Thursday, March 26, 2015

Among Us

You're not supposed to have favorite clients or get too emotionally attached, and for the most part, I abide by these rules. Except when it comes to my little 5 year-old sugar pie. He moved the US barely a year ago and used to whisper to me in Spanish during group activities when he first arrived and was confused by everything. He has since gained an (almost) complete understanding of the English language as well as a whole hell of a lot of confidence. He still holds my hand though and jumps into my arms on a weekly basis. And sometimes tells me that he misses me, and I melt into a puddle.

A few weeks ago, he told me a story about theses scary monsters on TV. Kids have the ability to talk for minutes uninterrupted, and I have to admit that I have developed a nasty skill of tuning them out when they are describing TV shows or movies.

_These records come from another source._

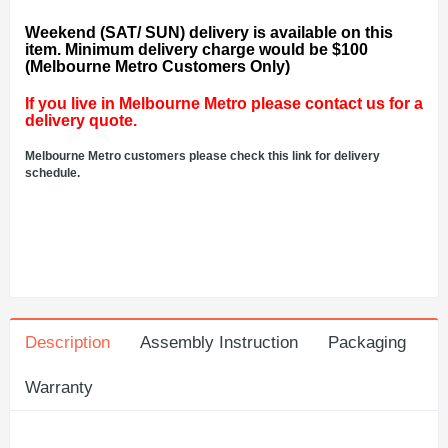
Weekend (SAT/ SUN) delivery is available on this
item. Minimum delivery charge would be $100
(Melbourne Metro Customers Only)
If you live in Melbourne Metro please contact us for a
delivery quote.
Melbourne Metro customers please check this link for delivery
schedule.
Description
Assembly Instruction
Packaging
Warranty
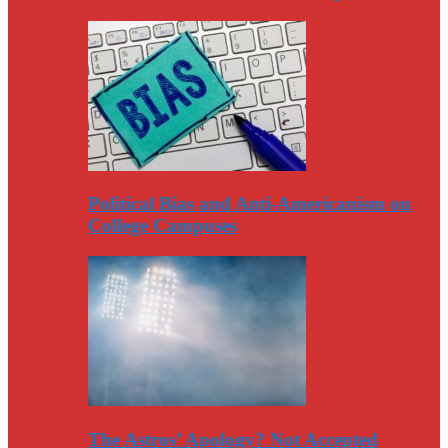
Political Bias and Anti-Americanism on
College Campuses
The Astros’ Apology? Not Accepted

I hate it when adults do it, and it is even more confusing and unbearable when children try to explain plots to shows that I will never watch.

After a few minutes of planning what to eat for dinner that night while he sweetly relayed information in the background, I realized that he was possibly describing the Loch Ness Monster and other water dwelling creatures. And then he floored me with his language acquisition and said, "And the man on the TV said that they still live among us today. Cool, right?"

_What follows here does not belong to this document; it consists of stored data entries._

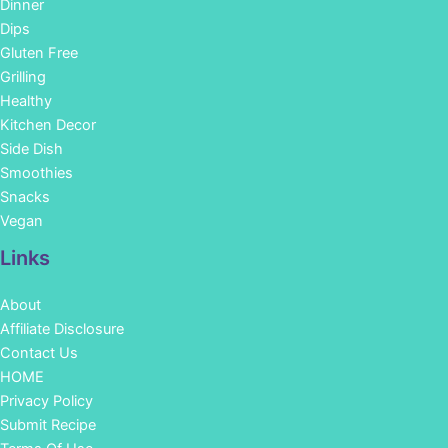
Dinner
Dips
Gluten Free
Grilling
Healthy
Kitchen Decor
Side Dish
Smoothies
Snacks
Vegan
Links
About
Affiliate Disclosure
Contact Us
HOME
Privacy Policy
Submit Recipe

I thought, whoa. Did he just use the phrase "among us?" So I prodded a little to see if he was simply repeating the phrase or if he knew what he was saying.

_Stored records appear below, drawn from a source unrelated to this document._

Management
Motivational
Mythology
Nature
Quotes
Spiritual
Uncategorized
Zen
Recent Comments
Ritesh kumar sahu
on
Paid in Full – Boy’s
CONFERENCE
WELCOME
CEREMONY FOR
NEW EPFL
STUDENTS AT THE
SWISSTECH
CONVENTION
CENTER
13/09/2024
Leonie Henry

"They live among us? Really?"
"Yes. Among us."
"Does that scare you? Or give you nightmares?"
"I mean, is among us in this world?"
"Well, yes in a way, I guess it is."
"Ok because I decided that I kind of want to go to mungus, but I am a little scared too"
"Oh really?" (I was trying to figure out what he was saying)
"Yeah. I mean, if my dad wants to go to mungus, then I want to tell him to be careful, but he could go there if he wants to see the monsters."


And those are the less heavy days when kids are sweet and innocent and words are new and exciting.